“Hey Mr. Brooks, your book was alright but I LOVED the title…”
Director: Marc Forster; Cast: Brad Pitt, James Badge Dale, Mirellie Enos, Daniella Kertesz, Fana Mokoena, Matthew Fox; Running time: 116 minutes; Certification: 15
Well, where to begin. World War Z has me torn. The zombie nut in me wants to love it because there’s nothing like a good, thrilling Z-flick, but the fastidious zombie nut in me wants to hate it because it’s absolutely nothing like Max Brooks’ fantastic book, on which it’s based, right down to the most important element: the actual depiction of the zombie.
What Pitt and co. have basically done is obtain the rights to a really cool title for a zombie flick but disregarded pretty much everything else in the source material. One of the very first things Brooks makes clear in his book The Zombie Survival Guide (the predecessor to World War Z) is what his interpretation of a zombie is. To paraphrase, it’s basically along the lines of “a slow, shuffling, moaning corpse that doesn’t think, feel pain, require oxygen or nourishment, and will never, ever stop.”. The zombie you’ll see in George A. Romero’s masterpieces or TV’s The Walking Dead, for example. Yet, despite these clear outlines (and let’s face it, that is the definitive definition of a “zombie”), the team behind World War Z have ignored them in favour of creating super-fast, ant-like, CGI-laden rage beasts that never carry an individual threat or do any kind of shuffling. That’s not to say this particular interpretation of a zombie doesn’t have any cinematic merit – just look at 28 Days Later – but I just can’t figure out why they would take such a brilliant piece of literature to adapt and then just ignore it completely.
Furthermore, if this can actually be deemed an adaptation, it only just skims the surface of Brooks’ intricate prose.
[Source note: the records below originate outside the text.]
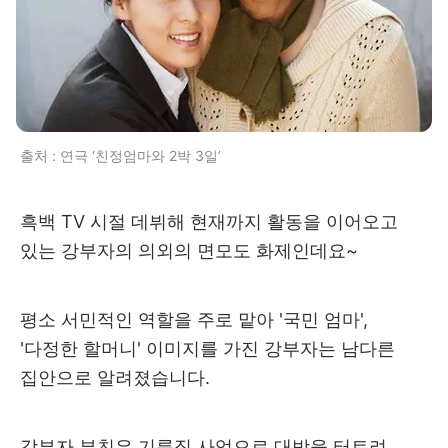
출처 : 연극 ‘친정엄마와 2박 3일’
흑백 TV 시절 데뷔해 현재까지 활동을 이어오고
있는 강부자의 의외의 면모도 화제인데요~
평소 서민적인 역할을 주로 맡아 '국민 엄마',
'다정한 할머니' 이미지를 가진 강부자는 남다른
집안으로 알려졌습니다.
강부자 부친은 기름집 사업으로 대박을 터트려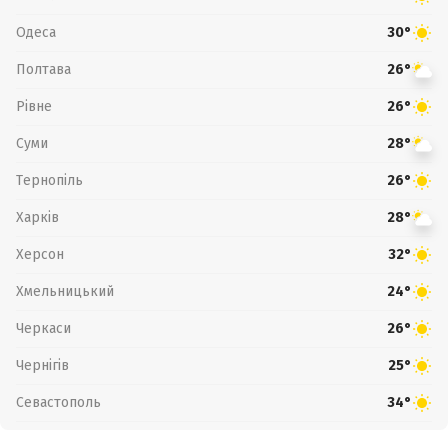
Одеса
30°
Полтава
26°
Рівне
26°
Суми
28°
Тернопіль
26°
Харків
28°
Херсон
32°
Хмельницький
24°
Черкаси
26°
Чернігів
25°
Севастополь
34°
It could have been explored in so much depth, which is why I think it could have worked as a TV series, with perhaps each episode focusing on a different story from a survivor that Lane is interviewing. World War Z takes this idea of a man travelling the world searching for answers and strips it down to the bone, leaving us with very threadbare narrative that begins to feel more like a hindrance on the plot than a device that moves it forwards. They manage to fit four countries into just under two hours, which feels like both not enough and too much at the same time.
That being said, the film has its qualities. If you’re less of a zombie pedant than I, you’ll get over the look and style of these particular zombies fairly easily. It moves along at some pace, and the action sequences, of which there are plenty, are handled quite well. The sequences on a South Korean airstrip and the sneaking through a zombie-infested medical lab are tense cranked up to 10, and the Jerusalem sequence (above), while involving all of the stupidest zombie moments (bus-tipping, helicopter-pulling, wall-climbing), does have an air of epic menace to it. One of the opening sequences, too, with Lane and his family in Philadelphia, has a real sense of danger and impending doom about it, and is effective in introducing the danger of these vicious beasts.
Surprisingly, for a zombie movie – a 15 certificated one mind you – it’s rather tame on the blood and guts. Every time a weapon plows through a zombie’s face or a zombie bites someone, the camera moves back or cuts away entirely. In one instance a zombie charges at Lane as he attempts to retrieve his weapon from his last kill’s skull, but we never actually see it lodged in the head. It’s nothing to do with being sadistic or morbid, it’s just not what you would expect in a zombie movie, and it’s just a strangely handled sequence. We all know his weapon is lodged in the zombie, but why don’t we see it to know for sure? It’s just Brad Pitt struggling with something off-screen. Do they think an audience who goes to see a zombie movie will be averse to a bit of blood? Who knows.
Despite everything I have against it, I can’t deny I quite enjoyed myself. I hate this kind of zombie and I don’t forgive it for ignoring the book, but if you can see through the CGI mist, as a stand-alone zombie flick, it kind of works. Generally gripping and often tense, this isn’t a film to write home about, but it’s Citizen Kane coming off the back of my expectations going in.